CDS-101: Introduction to Computational and Data Sciences

Individual submissions due: October 26, 2018 @ 11:59pm

Github Classroom repo for Homework 2

Instructions

Obtain the Github repository you will use to complete homework 2, which contains a starter RMarkdown file named homework_2.Rmd, which you will use to do your work and write-up when completing the questions below. Be sure to save, commit, and push (upload) frequently to Github so that you have incremental snapshots of your work. When you’re done, follow the How to submit section below to setup a Pull Request, which will be used for feedback.

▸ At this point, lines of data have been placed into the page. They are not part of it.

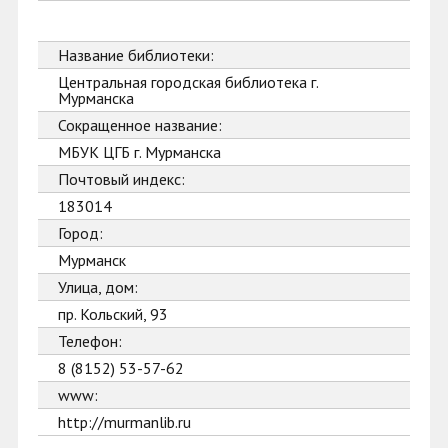
Название библиотеки:
Центральная городская библиотека г.
Мурманска
Сокращенное название:
МБУК ЦГБ г. Мурманска
Почтовый индекс:
183014
Город:
Мурманск
Улица, дом:
пр. Кольский, 93
Телефон:
8 (8152) 53-57-62
www:
http://murmanlib.ru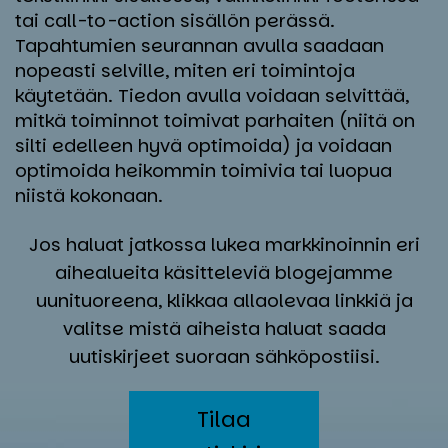
tai call-to-action sisällön perässä.
Tapahtumien seurannan avulla saadaan
nopeasti selville, miten eri toimintoja
käytetään. Tiedon avulla voidaan selvittää,
mitkä toiminnot toimivat parhaiten (niitä on
silti edelleen hyvä optimoida) ja voidaan
optimoida heikommin toimivia tai luopua
niistä kokonaan.
Jos haluat jatkossa lukea markkinoinnin eri
aihealueita käsitteleviä blogejamme
uunituoreena, klikkaa allaolevaa linkkiä ja
valitse mistä aiheista haluat saada
uutiskirjeet suoraan sähköpostiisi.
Tilaa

Individual rough draft versus the group draft

Remember that you will be working through the homework assignment individually first (this is what is due by the end of the day on October 26th), and later you will be assigned to a group where you will clean up the draft. As written in the course syllabus:

Homework assignments will completed in two stages. The first is the “rough draft” stage that each student must complete on their own. Grades for these submissions will be primarily based on the correctness of your answers to each question. The second is the “group draft” stage, which will begin approximately 3 days after the rough drafts are due. You will be assigned into groups where you will discuss the questions and assemble a final draft together. You will not know these groups beforehand, and they will change with each assignment. Grades for the group-submitted final drafts will, in addition to correctness, be based on document formatting, visualization quality, writing quality, and code style.

Both the individual rough draft and group report homework submissions are to be completed using the R Markdown format and they must successfully knit to HTML and PDF in a clean RStudio environment. In the individual submissions, full sentences are required when the question is asking for a written response. In the group reports, full sentences with proper grammar and punctuation are to be used throughout the report. The group reports should explain what you are doing with each chunk of code and to interpret the meaning of what you calculate so that a person that is not familiar with the problem could follow your logic.

Important! Several of these qucstions ask for explanations after obtaining the correct answer. For these, you do not have to write very long responses, just write enough to express the correct answer. When you are assigned into groups, that is when you will need to write everything out in full sentences.

Overview

A photograph of the *Titanic* leaving Southampton on April 10, 1912.

For this homework assignment, you will be exploring a dataset about the passengers on the Titanic, the British passenger liner that crashed into an iceberg during its maiden voyage and sank early in the morning on April 15, 1912. The tragedy stands out as one of the deadliest commercial maritime disasters during peacetime in history. More than half of the passengers and crew died, due in large part to poor safety standards, such as not having enough lifeboats or not ensuring all lifeboats were filled to capacity during evacuation.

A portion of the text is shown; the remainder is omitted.